Human Rights Watch s’est entretenu par téléphone avec plus de 36 personnes sur les violences postélectorales, notamment 24 victimes et témoins d’Abidjan, Oumé, Toumodi, Elibou et M’Batto, ainsi que des journalistes, des avocats, des membres de partis de l’opposition et des représentants de la société civile. Human Rights Watch a aussi analysé des photographies et des enregistrements vidéo pour corroborer les récits des victimes et des témoins.

Le 20 novembre, Human Rights Watch a adressé un résumé de ses conclusions ainsi que des questions à Aimée Zebeyoux, la Secrétaire d’État ivoirienne chargée des Droits de l’Homme. Aimée Zebeyoux a envoyé un courrier de réponse le 25 novembre.
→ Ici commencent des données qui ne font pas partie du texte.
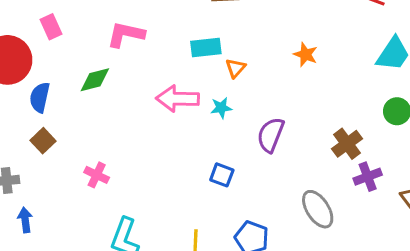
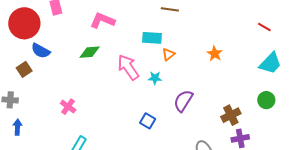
green diamond: (95, 80) -> (90, 52), moved
blue semicircle: (40, 97) -> (41, 51), turned -84
pink arrow: (178, 99) -> (128, 67), turned 44
brown square: (43, 141) -> (24, 69), moved

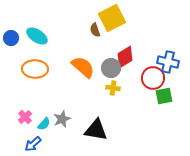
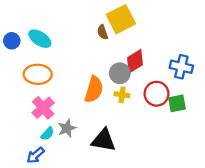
orange semicircle: (83, 67) -> (94, 89), moved, turned 65
red circle: (153, 78) -> (156, 94), moved
pink cross: (25, 117) -> (43, 108), moved, size x1.5

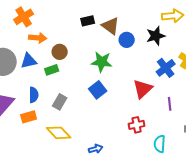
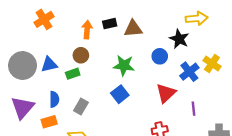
brown triangle: (111, 26) -> (133, 29), turned -42
black star: (156, 36) -> (179, 39), turned -30
orange arrow: (38, 38) -> (87, 30), moved, turned -90
blue circle: (127, 40) -> (160, 56), moved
Le 10 novembre, le Conseil national des Droits de l’Homme de Côte d’Ivoire a indiqué que 55 personnes ont été tuées et 282 ont été blessées entre le 31 octobre et le 10 novembre. Le 11 novembre, le gouvernement ivoirien a déclaré que 20 personnes ont été tuées le jour de l’élection et 31 autres dans les jours qui ont suivi. Human Rights Watch a documenté 13 de ces décès, dont 2 personnes tuées lors de violences entre les partisans du gouvernement et ceux de l’opposition le jour de l’élection, 9 personnes tuées pendant les affrontements dans les jours suivants et au moins 2 personnes tuées par les forces de sécurité.

Le jour de l’élection, selon les déclarations faites à Human Rights Watch par des victimes et des témoins à Abidjan, Oumé et Toumodi, des groupes de partisans de l’opposition cherchant à empêcher l’élection ont affronté des groupes pro-gouvernement qui soutenaient la tenue du vote.

« Ils étaient des dizaines [de partisans de l’opposition] et nous disaient : “Il n’y aura pas d’élection ici, nous n’avons pas besoin d’étrangers” », a relaté un partisan du gouvernement à Oumé, faisant allusion à la description fréquente des partisans du gouvernement comme des migrants venus d’autres régions de Côte d’Ivoire ou d’ailleurs en Afrique de l’Ouest. « Nous nous sommes armés de bâtons et de machettes. Quelqu’un dans leur camp a trébuché sur une pierre et les gens se sont attroupés autour de lui et l’ont battu à mort. Au moins 10 personnes ont été blessées de notre côté, dont une personne qui a eu le crâne fracturé. »

À Abidjan, dans le quartier de Yopougon Kouté, un bastion de l’opposition, des témoins ont indiqué que des jeunes pro-gouvernement sont venus d’ailleurs dans la ville pour empêcher les partisans de l’opposition de perturber l’élection. « J’ai vu un groupe arriver dans le quartier à bord de deux gbakas (minibus), de taxis bleus et de scooters », a décrit un partisan de l’opposition. « Ils étaient armés de machettes, de couteaux et de fusils. Je suis sorti avec ce que j’avais sous la main pour défendre mon village. Les jeunes du quartier ont commencé à jeter des pierres et nous étions tellement nombreux que [les jeunes pro-gouvernement] se sont enfuis. Un des partisans du gouvernement n’a pas pu s’échapper à temps et a été battu à mort par nos jeunes. »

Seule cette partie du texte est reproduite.